LaGuardia was also a New Dealer who believed in a big role for government in society. (Bill Clinton, remember, famously declared the era of big government "over.")
On The Daily Show with Jon Stewart recently de Blasio gamely offered a send-up of his own image: "I don't wear the Che Guevara T-shirt at work," he joked.
It was a self-parody, but chances are, tucked away somewhere, de Blasio really does have a T-shirt emblazoned with the iconic portrait of the Marxist revolutionary.
He is certainly more left than any mayor since LaGuardia who is still widely regarded as the best mayor the city ever had.
"Every mayor wants to be like LaGuardia," says LaGuardia's granddaughter, Katherine. "Bill de Blasio is the first mayor to come along who I think has the possibility to do that."
Man of the millennials?
As a young man in the 1980s, de Blasio was an active supporter of Nicaragua's socialist Sandinistas.
He raised money for them and he toured Nicaragua distributing food and medical supplies. (At the time, the Reagan administration was arming and training the anti-Sandinista Contras.)
In 1990, when asked about his worldview, de Blasio said he advocated "democratic socialism."
After he married in1994, he and his new wife flouted an American travel ban and took off on a honeymoon to Cuba.
There was a time when such details might have doomed a candidate for public office in America.
But the times they are a-changing, as someone once sang.
New York's mayoral election was the first since the Occupy movement drew worldwide attention to the vast inequality in America's social and economic life.
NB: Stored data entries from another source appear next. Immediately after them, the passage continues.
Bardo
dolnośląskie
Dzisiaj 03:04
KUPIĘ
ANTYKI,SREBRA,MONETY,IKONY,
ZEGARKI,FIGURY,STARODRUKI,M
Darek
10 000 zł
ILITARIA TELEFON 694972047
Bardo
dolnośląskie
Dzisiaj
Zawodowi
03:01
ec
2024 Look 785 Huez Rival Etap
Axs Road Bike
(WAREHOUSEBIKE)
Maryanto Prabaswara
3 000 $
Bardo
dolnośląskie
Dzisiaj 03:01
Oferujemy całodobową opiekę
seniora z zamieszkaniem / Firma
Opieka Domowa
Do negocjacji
And de Blasio connected with the Occupy complaint.
He campaigned against the Tale of Two Cities — the city of the one per cent from whence came the outgoing mayor, billionaire Michael Bloomberg of the Upper East Side, and the city of everyone else.
De Blasio was "the everyone else" candidate from Park Slope in Brooklyn.
Democrats, who are excited by him because they see him as both a genuine progressive and a winner, see something else even more thrilling down the road.
De Blasio appeals strongly to what is fast becoming the largest cohort of voters since the baby boom, the so-called millennials, who came of age around the turn of the century, and are in their 20s and early 30s.
Generations can come and go without representing anything remarkable, but the millennial cohort seems destined to have more impact than others.
The searing experiences for American millennials have mostly been in the dark early years of this century, including the 9-11 attack, the foreign wars, the government's failure to look after the victims of Katrina, and the worldwide collapse of the financial system.
If this is the world you've grown up in, how does that affect your politics?
It might make you want to turn your back on the whole mess, but millennials, it seems, are actually quite upbeat.
They are also, according to a 2010 Pew Research study, more likely than previous generations to believe in a role for government in their lives, and are markedly more comfortable with the idea of socialism.
Their values are different. Their highest priority isn't home ownership or having a career that pays well, it is to be good parents and have a good marriage, according to Pew.
Also, they are more likely to be liberals. And they have tattoos.
None of these things is true for every single millennial, of course, but it should encourage progressives to believe there is a new emerging and receptive audience for their message.
This audience is unlikely to be the "new Democrats" who were attracted to Clinton and Obama, but they might be Democrats anyway.
We may one day look back and call them the Bill de Blasio Democrats.